Robust and Accurate Kinetic Schemes based on Flexible Velocities for Compressible Flows

Abstract

Kinetic theory based schemes offer a unique approach to numerically solving the hyperbolic nonlinear Euler equations. These methods start with the Boltzmann equation as the governing equation at the kinetic level and then use the moment method strategy to recover the macroscopic equations. One distinct advantage that this approach offers is the independence of the resulting scheme from the underlying eigen- structure. Traditionally, however, kinetic schemes often suffer from being numerically diffusive, which compromises their accuracy in resolving discontinuities and steep gradients. This thesis seeks to address this limitation by developing robust and accurate finite volume schemes for compressible flows by employing flexible velocities in the vector-kinetic framework.

The first part of this thesis introduces a new kinetic formulation based on flexible velocities, based on compactly supported distributions. The equilibrium distribution in this work comprises ranges of velocities centered around certain average velocities. While the average velocities are utilized to enforce Rankine-Hugoniot jump conditions in the discretization, thereby enabling exact capture of grid-aligned steady discontinuities, the variable velocity ranges are employed to provide additional numerical diffusion in expansions and smoothly varying flow regions. For this purpose, a novel discrete velocity version of relative entropy is introduced. Along with an additional criterion, this kinetic relative entropy is used to identify expansions and smooth flow regions. Further, new flow tangency and far-field boundary conditions are formulated for the proposed kinetic model and are utilized in the numerical simulations. The kinetic model is also extended to viscous flows. Some benchmark 1D and 2D compressible flow test cases are solved to demonstrate the robustness and accuracy of the solver.

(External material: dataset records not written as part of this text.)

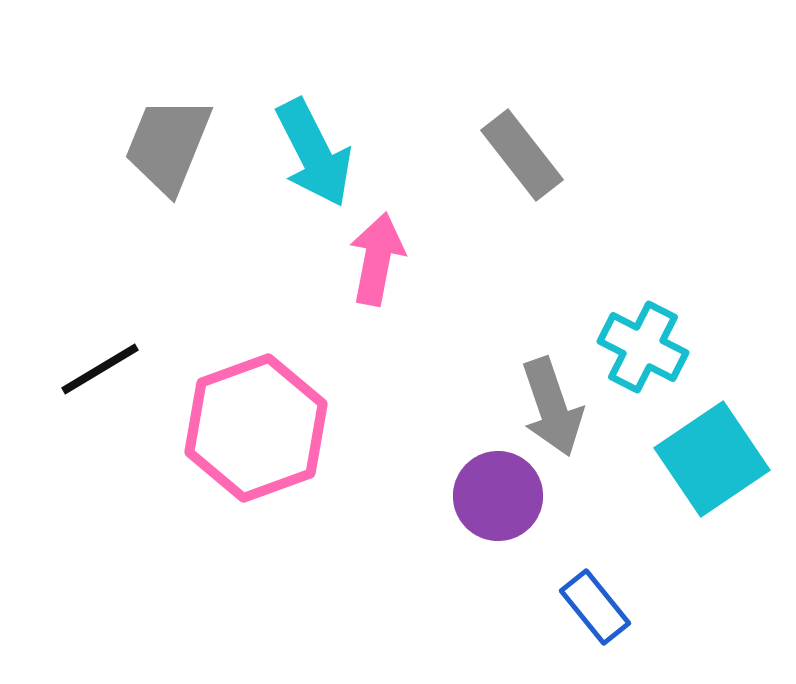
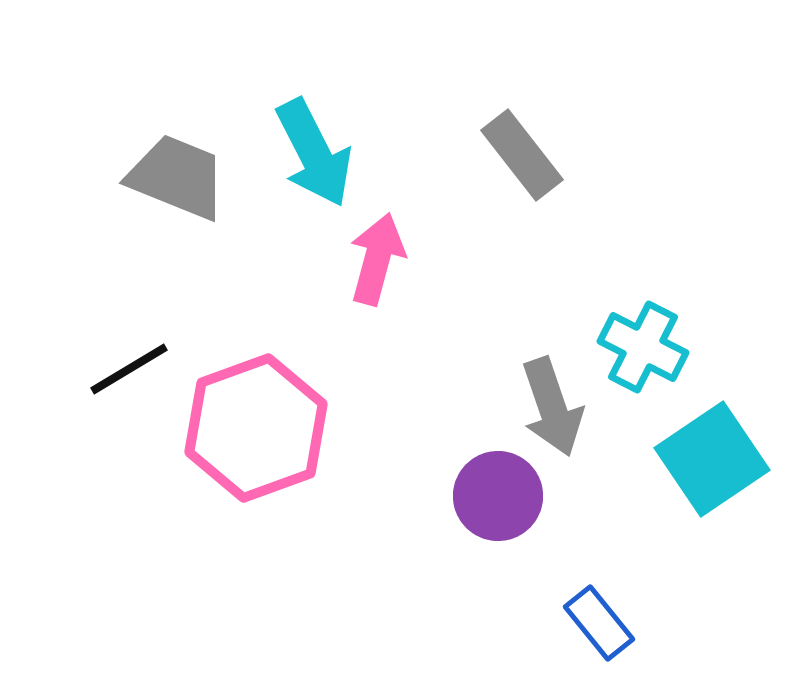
gray trapezoid: moved 9 px right, 32 px down; rotated 90 degrees clockwise
pink arrow: rotated 4 degrees clockwise
black line: moved 29 px right
blue rectangle: moved 4 px right, 16 px down
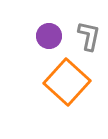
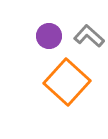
gray L-shape: rotated 60 degrees counterclockwise
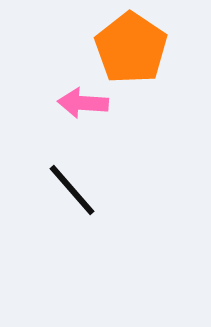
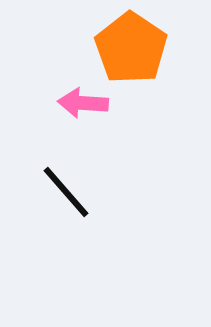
black line: moved 6 px left, 2 px down
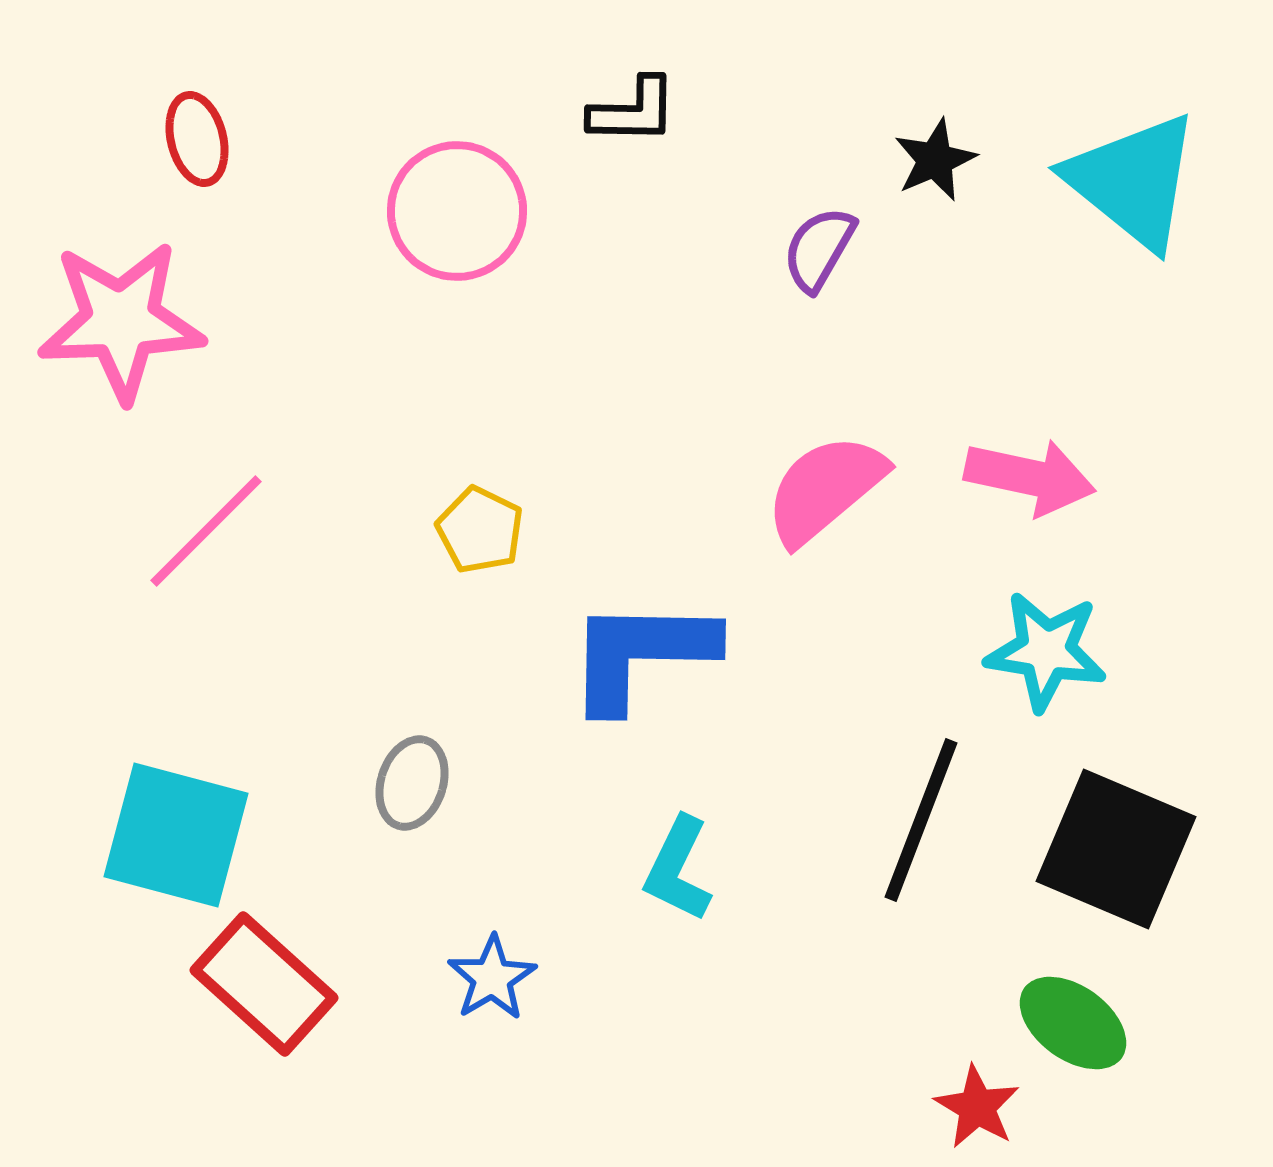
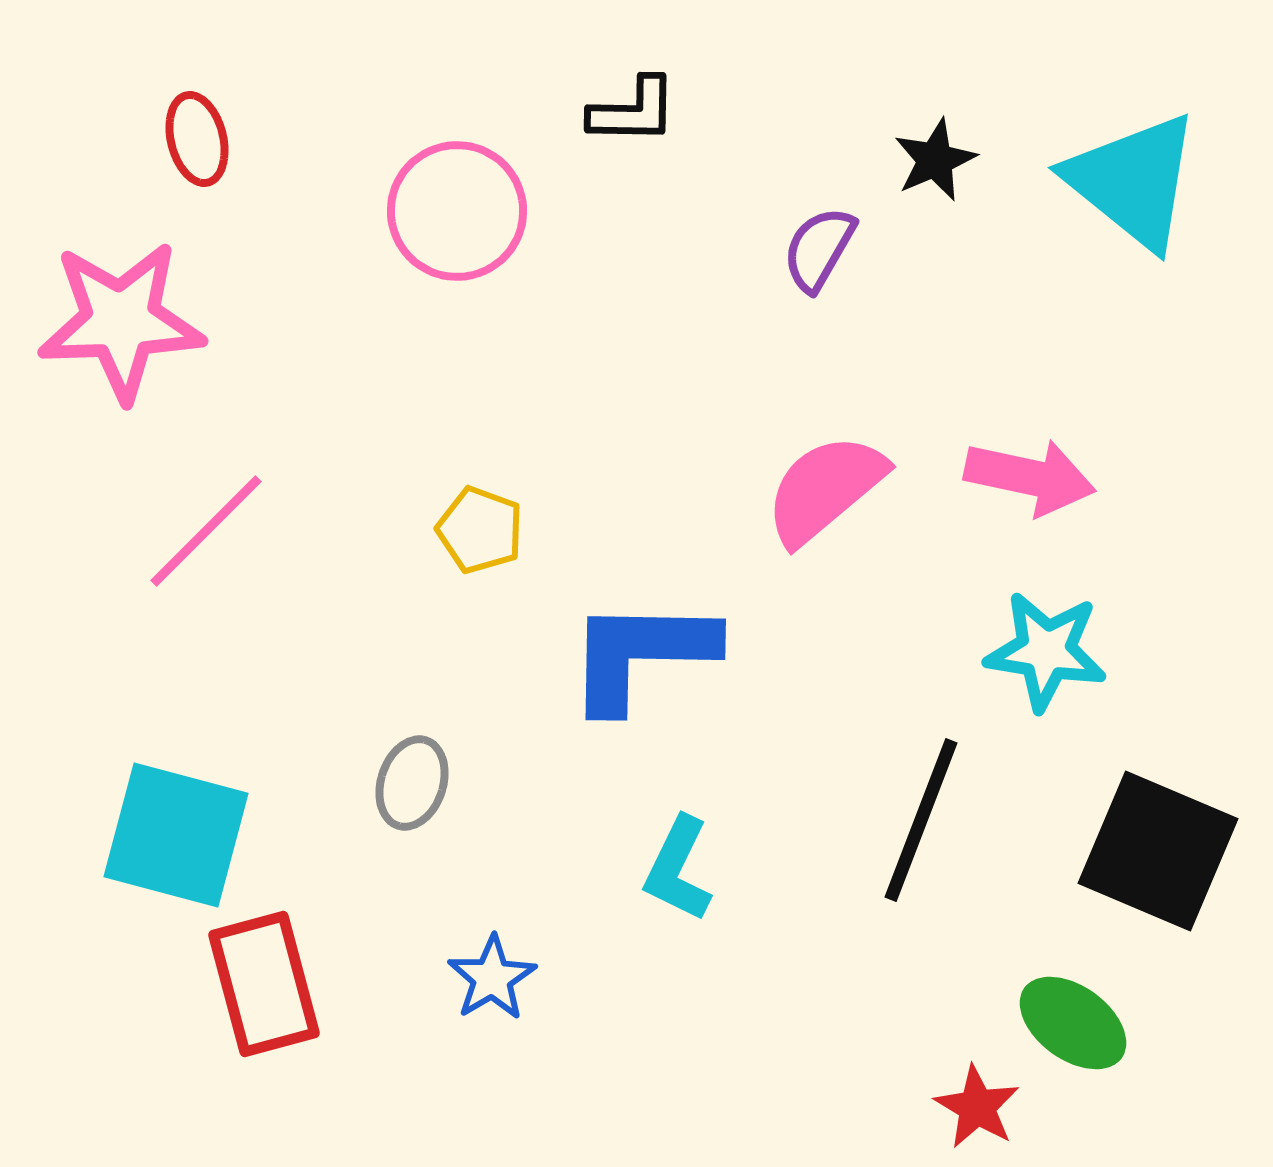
yellow pentagon: rotated 6 degrees counterclockwise
black square: moved 42 px right, 2 px down
red rectangle: rotated 33 degrees clockwise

The numerical scheme developed in the first part of this thesis is capable of solving a wide range of compressible flow problems. However, it remains susceptible to solution failure if negative pressures occur during computation—particularly for flows at high speeds or with large gradients—even for first order accuracy. This limitation motivates the second part of the thesis, which introduces a new kinetic model featuring flexible velocities designed to satisfy positivity preservation conditions for the Euler equations. The proposed 1D kinetic model utilizes two velocities and incorporates both asymmetrical and symmetrical formulations. Switching between these models is governed by the previously introduced kinetic relative entropy-based criteria, ensuring an accurate, entropic, and robust scheme. In 2D, a novel three velocity kinetic model is proposed, with the velocities aligned at the interface to ensure a locally 1D formulation for the resulting macroscopic interface normal flux. For first order accuracy, a limit on the time step is obtained which ensures both positivity preservation and numerical stability. The resulting numerical scheme captures grid-aligned steady shocks exactly. Further, some inviscid boundary conditions are also derived for the 2D kinetic model. The scheme is then extended to viscous flows as well. Several benchmark compressible flow test cases are solved in 1D and 2D to demonstrate the efficacy of the proposed solver.

The third part of this thesis focuses on developing a robust kinetic scheme for the multi-component Euler equations. Since a discontinuity in gas composition corresponds to a contact discontinuity in these equations, this work also aims to achieve exact resolution of steady multi-material contact discontinuities. To this end, the symmetrical kinetic model introduced in the second part is extended to multi-component gas mixtures. The velocity magnitudes are defined to satisfy conditions for preservation of positivity of density of each component as well as of overall pressure, for first order accuracy under a CFL-like time step restriction. Additionally, at a stationary contact discontinuity, the velocity definition is modified to achieve exact capture. Benchmark 1D and 2D test cases, including shock-bubble interaction problems, are solved to demonstrate the efficacy of the solver in accurately capturing the relevant flow features.